Monday, October 18, 2010

Pretty cool how this blog works

I've only been up for 9 days, have 8 followers and 136 hits so far, about 14 per day. Instead of posting my new finds to one of six different websites, I am going to attempt to post them all here as a clearing house of sorts.

Concerning Captain Jack McQuesten, Father of the Yukon, I received an email from a gentleman in Germany who collects all things postal, asking if there were any postal marks on letters from Jack's Mitchell, Alaska, post office, in our family collection. What I found out later is that one such item took the highest bid at some major postal auction back in 2005, because you see, no one knows exactly where Mitchell, Alaska, was!

Jack lived at Forty Mile, just across the Canadian border and would not be eligible to be a U.S. postmaster. However, a lot of mining around Forty Mile was done on the U.S. side and Jack, a U.S. citizen, but Canadian resident, was no stickler for the letter of the law. There are two theories -

A) The Mitchell P.O. was located in his store at Forty Mile, and the postal officials blinked their eyes at it.

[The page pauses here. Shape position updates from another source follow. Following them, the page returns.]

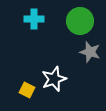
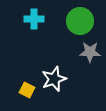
gray star: rotated 15 degrees counterclockwise
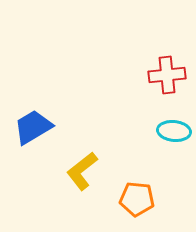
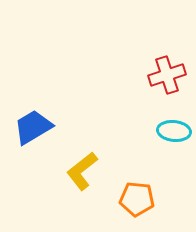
red cross: rotated 12 degrees counterclockwise
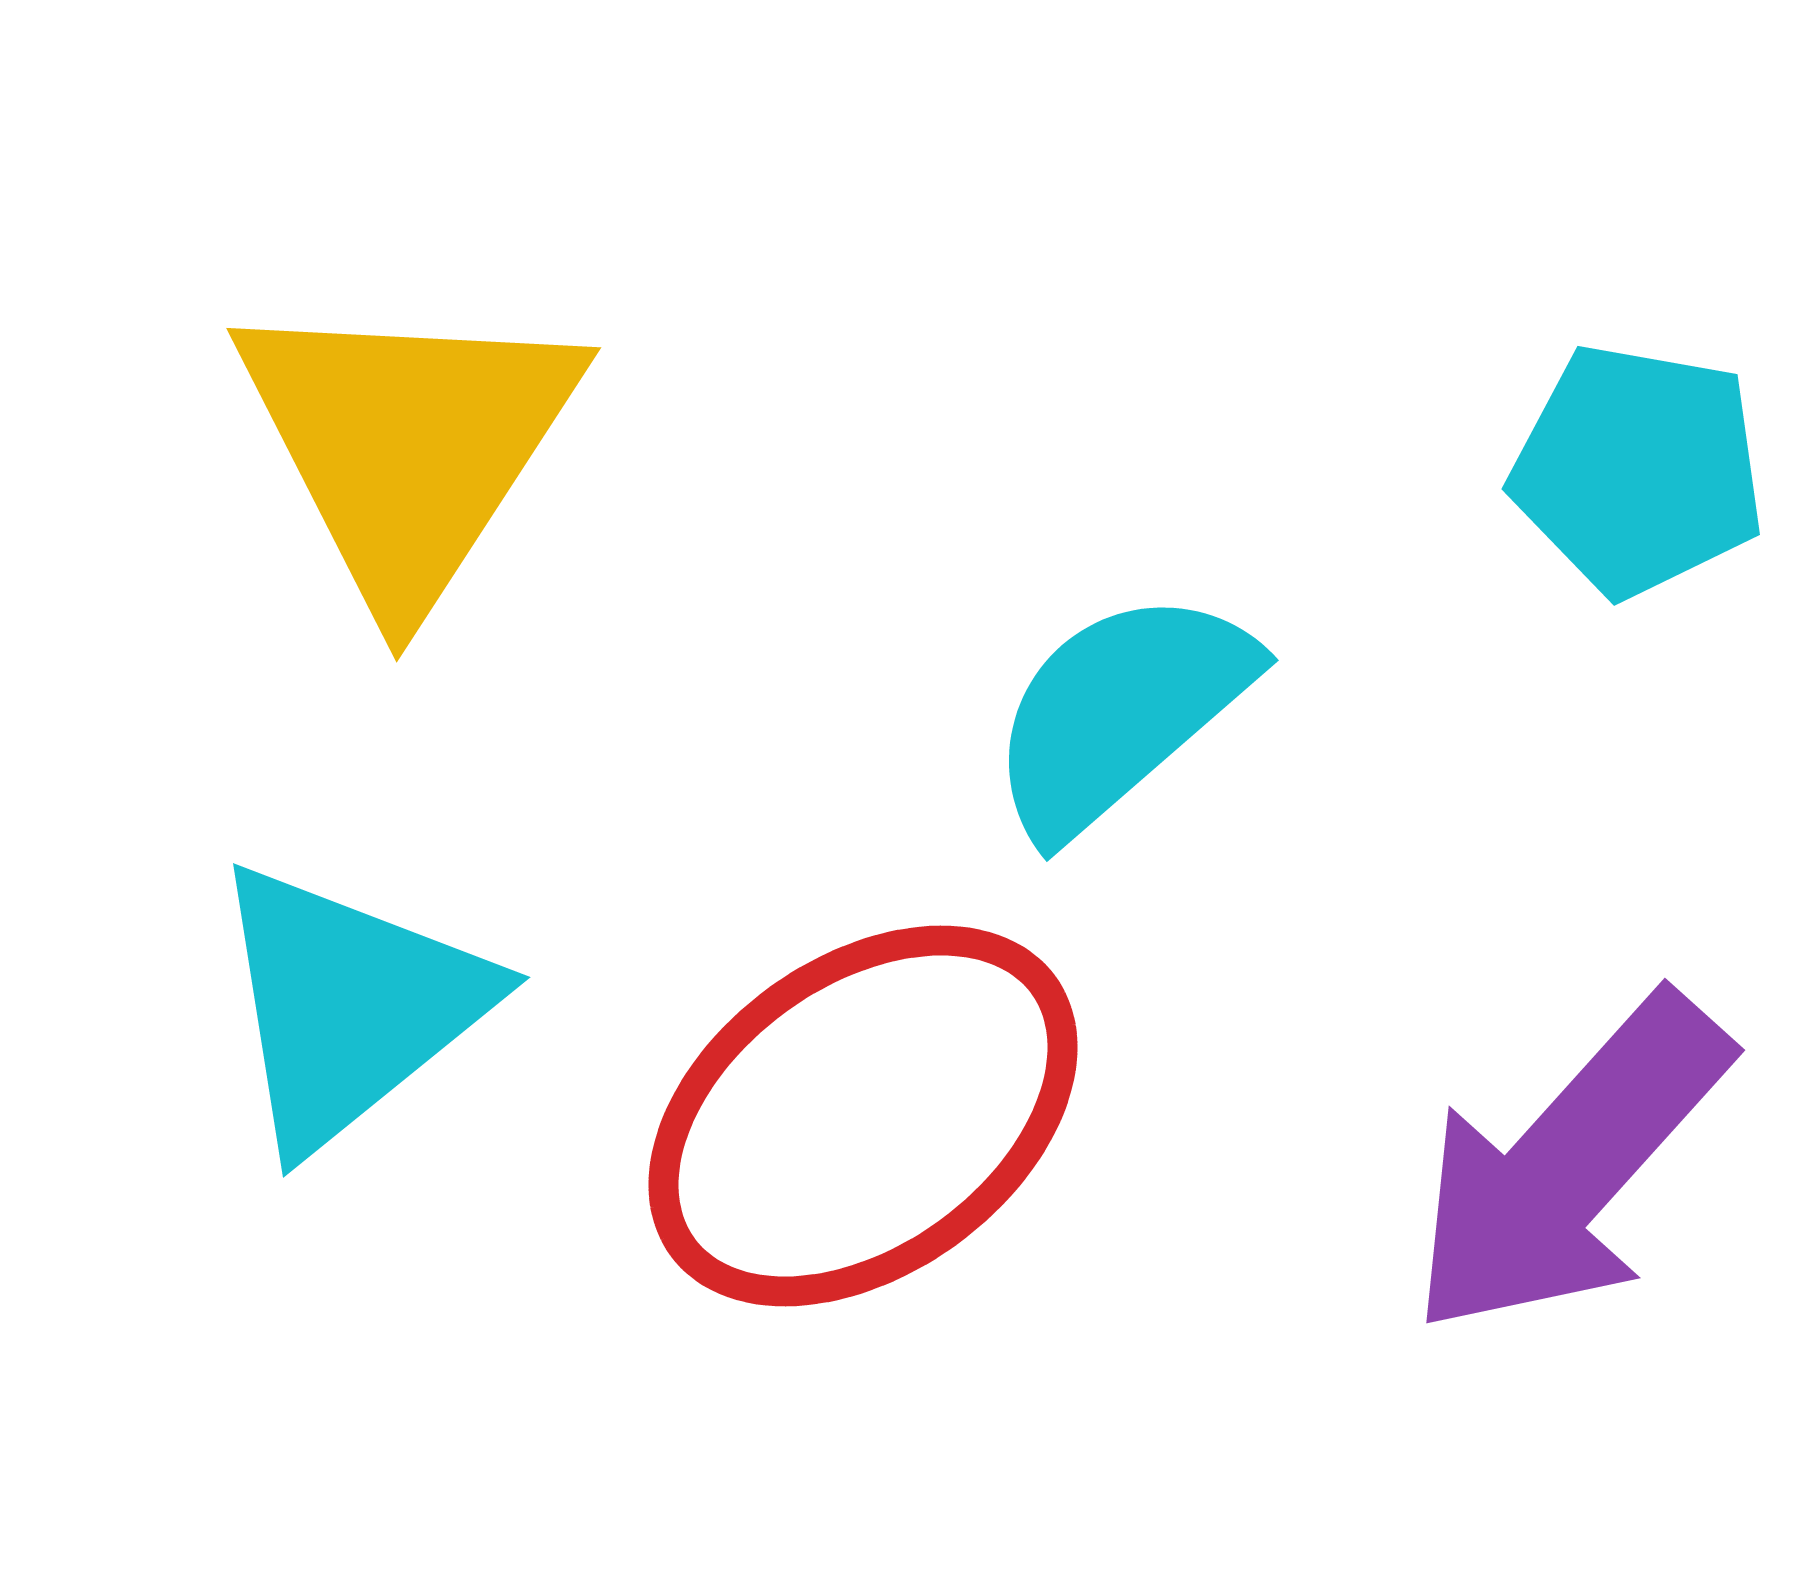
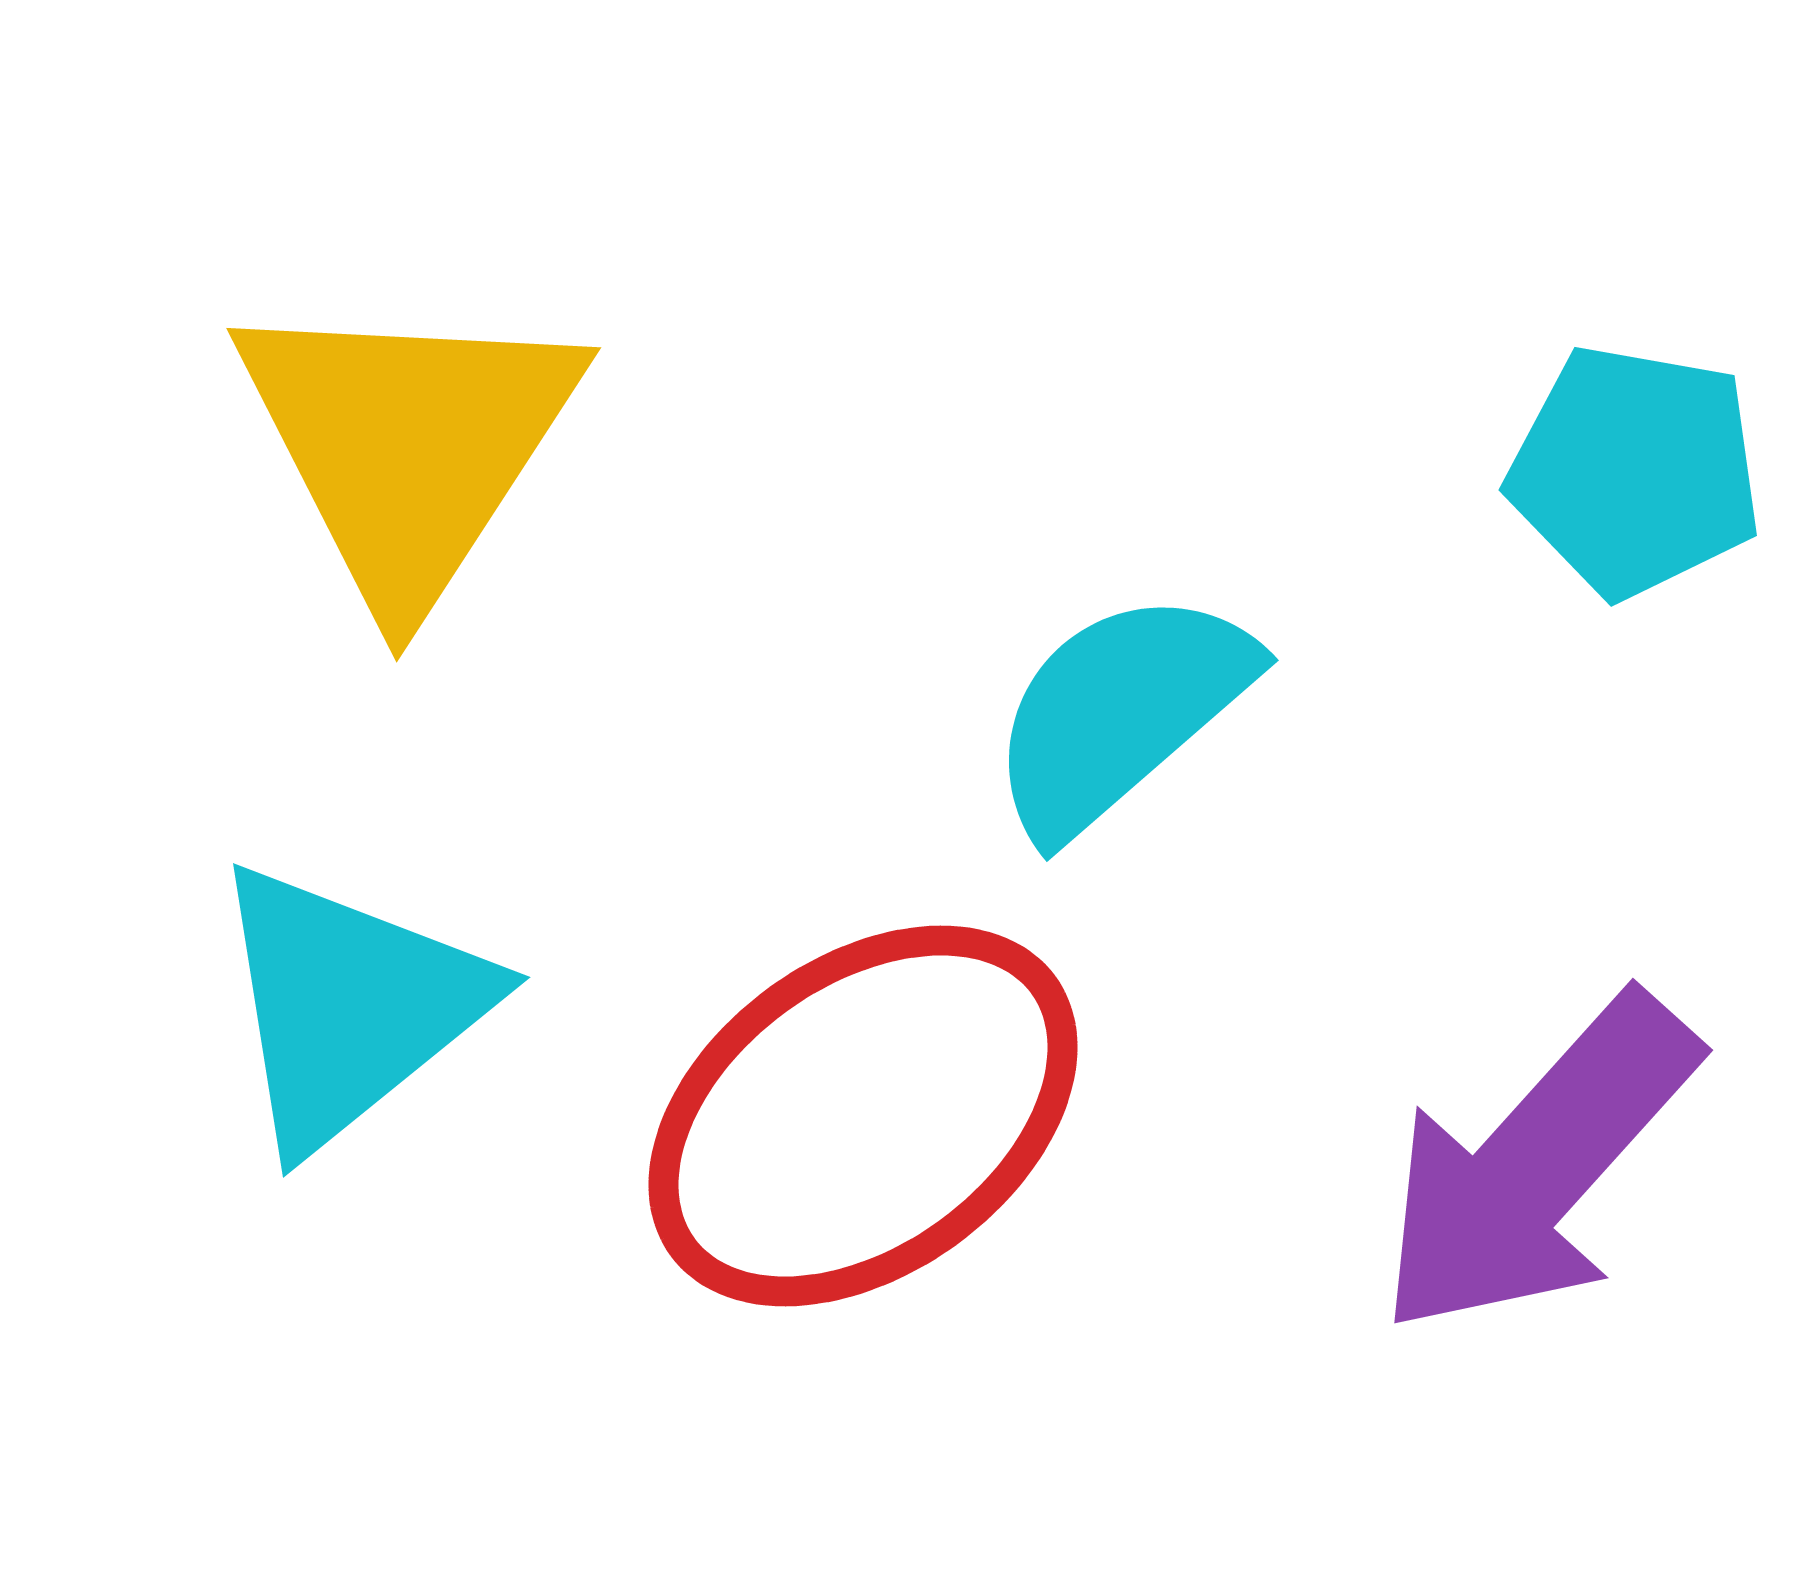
cyan pentagon: moved 3 px left, 1 px down
purple arrow: moved 32 px left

B) Or it was located a short distance across the border at a stake claimed by a prospector whose last name was Mitchell, and Jack simply walked the mail over the border. There were few if any U.S. authorities on the Alaskan side, but the Mounties were stationed in Forty Mile towards the end of Jack's days there. Jack filed a report on its location, which appears to be purposely vague.

Once the Mounties started asking too many questions about the amount of gold being recovered (for tax purposes) and about whiskey being made (also for tax purposes) Jack picked up and moved across the border where he established Circle City. Jack was one of only two people referred to as part of the "whiskey gang" by the Mounties and Yukon Jack Whiskey is named for him. The other whiskey gang member started a legal distillery in Dawson once the Mounties came on the scene. He is probably the guy who named Yukon Jack for his partner, Yukon Jack McQuesten.

Another interesting story about Circle City is that legend has it the settlers thought it was within the Arctic Circle and so named it Circle City. This has been proven false. Number one, there were many surveyors in the land, including two government teams, one from the U.S. and one from Canada trying to determine the exact U.S./Canadian border. Secondly, Jack McQuesten was named by the U.S. Labor Department as the authority on that border and he provided lodging and supplies to both government surveying teams. To assume that all of these people, and especially Jack, who had been in the area for about 20 years at the time, would not know where the Arctic Circle started, would be crazy.

The other bit of info is that one miner who was at the meeting when the city was named says specifically that they were first going to name it Dawson after a Yukon explorer, but someone said, since the town looked liked a half circle because of the geographic lay of the land, why didn't they call it Circle, and so that was the name that was chosen on the spot. Some called it Circle, others called it Circle City. The real Dawson was settled a few years later upstream near the Klondike.